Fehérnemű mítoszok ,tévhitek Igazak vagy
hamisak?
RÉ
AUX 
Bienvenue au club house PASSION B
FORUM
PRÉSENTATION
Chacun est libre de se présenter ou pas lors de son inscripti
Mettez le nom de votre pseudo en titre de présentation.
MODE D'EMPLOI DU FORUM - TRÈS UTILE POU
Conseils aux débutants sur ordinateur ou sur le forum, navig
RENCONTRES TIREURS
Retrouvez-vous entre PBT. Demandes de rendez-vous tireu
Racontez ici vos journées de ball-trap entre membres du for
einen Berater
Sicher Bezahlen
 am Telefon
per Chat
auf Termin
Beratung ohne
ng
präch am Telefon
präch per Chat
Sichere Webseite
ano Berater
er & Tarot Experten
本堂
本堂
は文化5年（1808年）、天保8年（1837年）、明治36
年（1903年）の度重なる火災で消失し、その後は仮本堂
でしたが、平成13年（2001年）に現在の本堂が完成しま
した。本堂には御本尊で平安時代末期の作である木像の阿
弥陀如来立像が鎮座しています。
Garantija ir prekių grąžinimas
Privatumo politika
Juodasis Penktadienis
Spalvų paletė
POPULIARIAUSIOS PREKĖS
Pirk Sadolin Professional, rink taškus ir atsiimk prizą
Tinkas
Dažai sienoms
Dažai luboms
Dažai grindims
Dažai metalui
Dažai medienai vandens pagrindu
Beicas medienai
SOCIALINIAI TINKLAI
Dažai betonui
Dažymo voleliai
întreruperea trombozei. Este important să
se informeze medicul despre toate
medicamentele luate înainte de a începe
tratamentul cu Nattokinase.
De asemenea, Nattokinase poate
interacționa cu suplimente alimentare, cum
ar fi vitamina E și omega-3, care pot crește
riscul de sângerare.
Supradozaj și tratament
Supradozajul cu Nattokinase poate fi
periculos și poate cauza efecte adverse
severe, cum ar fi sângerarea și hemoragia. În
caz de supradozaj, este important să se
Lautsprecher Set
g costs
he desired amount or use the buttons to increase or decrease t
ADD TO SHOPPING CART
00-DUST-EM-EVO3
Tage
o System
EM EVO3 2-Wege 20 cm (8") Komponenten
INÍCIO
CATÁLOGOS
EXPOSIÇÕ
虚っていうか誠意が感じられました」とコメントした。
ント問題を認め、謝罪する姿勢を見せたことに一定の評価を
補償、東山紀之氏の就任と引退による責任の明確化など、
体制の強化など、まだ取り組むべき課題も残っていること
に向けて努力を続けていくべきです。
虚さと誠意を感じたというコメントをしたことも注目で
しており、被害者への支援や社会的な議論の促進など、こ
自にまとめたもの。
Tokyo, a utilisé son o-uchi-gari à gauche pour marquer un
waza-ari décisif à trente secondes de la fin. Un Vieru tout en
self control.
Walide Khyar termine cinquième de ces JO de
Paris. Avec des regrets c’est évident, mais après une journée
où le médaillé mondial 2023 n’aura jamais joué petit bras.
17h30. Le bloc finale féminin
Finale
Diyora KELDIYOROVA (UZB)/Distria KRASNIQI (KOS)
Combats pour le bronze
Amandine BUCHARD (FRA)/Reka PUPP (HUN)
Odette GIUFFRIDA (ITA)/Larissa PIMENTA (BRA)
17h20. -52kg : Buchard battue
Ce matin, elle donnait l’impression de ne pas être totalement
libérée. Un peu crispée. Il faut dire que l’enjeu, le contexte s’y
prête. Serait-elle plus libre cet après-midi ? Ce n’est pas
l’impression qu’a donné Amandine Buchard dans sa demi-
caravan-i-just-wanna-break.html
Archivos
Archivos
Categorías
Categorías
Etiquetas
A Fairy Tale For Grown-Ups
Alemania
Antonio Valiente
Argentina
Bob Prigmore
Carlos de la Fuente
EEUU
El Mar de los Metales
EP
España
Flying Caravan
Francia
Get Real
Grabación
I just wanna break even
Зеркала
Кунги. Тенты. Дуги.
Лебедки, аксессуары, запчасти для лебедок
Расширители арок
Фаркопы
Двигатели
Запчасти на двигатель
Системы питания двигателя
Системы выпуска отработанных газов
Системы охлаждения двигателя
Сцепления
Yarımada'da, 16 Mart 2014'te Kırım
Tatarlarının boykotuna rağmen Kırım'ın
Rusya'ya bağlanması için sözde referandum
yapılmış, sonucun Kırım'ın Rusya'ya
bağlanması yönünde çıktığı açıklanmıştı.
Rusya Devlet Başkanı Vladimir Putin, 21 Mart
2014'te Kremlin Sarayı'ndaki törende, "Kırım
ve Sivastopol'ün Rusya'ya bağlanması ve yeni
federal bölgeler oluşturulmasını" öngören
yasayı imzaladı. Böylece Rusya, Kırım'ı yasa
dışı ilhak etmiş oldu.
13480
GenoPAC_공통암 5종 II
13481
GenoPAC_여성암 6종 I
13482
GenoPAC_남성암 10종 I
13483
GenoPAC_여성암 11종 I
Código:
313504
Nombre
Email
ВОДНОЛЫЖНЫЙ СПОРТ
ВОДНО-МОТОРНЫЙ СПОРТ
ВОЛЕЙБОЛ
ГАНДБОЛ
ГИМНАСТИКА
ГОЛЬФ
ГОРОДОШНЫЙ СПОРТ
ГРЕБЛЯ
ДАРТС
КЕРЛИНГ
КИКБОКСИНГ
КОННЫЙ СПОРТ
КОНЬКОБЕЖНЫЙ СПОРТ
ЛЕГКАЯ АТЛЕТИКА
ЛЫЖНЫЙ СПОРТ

* _What to work on_
The lines to return begin at the first line of the records and end at the line holding "medicamentele luate înainte de a începe"; please return them exactly, including both, and nothing beyond.

* _Problem solution_
Fehérnemű mítoszok ,tévhitek Igazak vagy
hamisak?
RÉ
AUX 
Bienvenue au club house PASSION B
FORUM
PRÉSENTATION
Chacun est libre de se présenter ou pas lors de son inscripti
Mettez le nom de votre pseudo en titre de présentation.
MODE D'EMPLOI DU FORUM - TRÈS UTILE POU
Conseils aux débutants sur ordinateur ou sur le forum, navig
RENCONTRES TIREURS
Retrouvez-vous entre PBT. Demandes de rendez-vous tireu
Racontez ici vos journées de ball-trap entre membres du for
einen Berater
Sicher Bezahlen
 am Telefon
per Chat
auf Termin
Beratung ohne
ng
präch am Telefon
präch per Chat
Sichere Webseite
ano Berater
er & Tarot Experten
本堂
本堂
は文化5年（1808年）、天保8年（1837年）、明治36
年（1903年）の度重なる火災で消失し、その後は仮本堂
でしたが、平成13年（2001年）に現在の本堂が完成しま
した。本堂には御本尊で平安時代末期の作である木像の阿
弥陀如来立像が鎮座しています。
Garantija ir prekių grąžinimas
Privatumo politika
Juodasis Penktadienis
Spalvų paletė
POPULIARIAUSIOS PREKĖS
Pirk Sadolin Professional, rink taškus ir atsiimk prizą
Tinkas
Dažai sienoms
Dažai luboms
Dažai grindims
Dažai metalui
Dažai medienai vandens pagrindu
Beicas medienai
SOCIALINIAI TINKLAI
Dažai betonui
Dažymo voleliai
întreruperea trombozei. Este important să
se informeze medicul despre toate
medicamentele luate înainte de a începe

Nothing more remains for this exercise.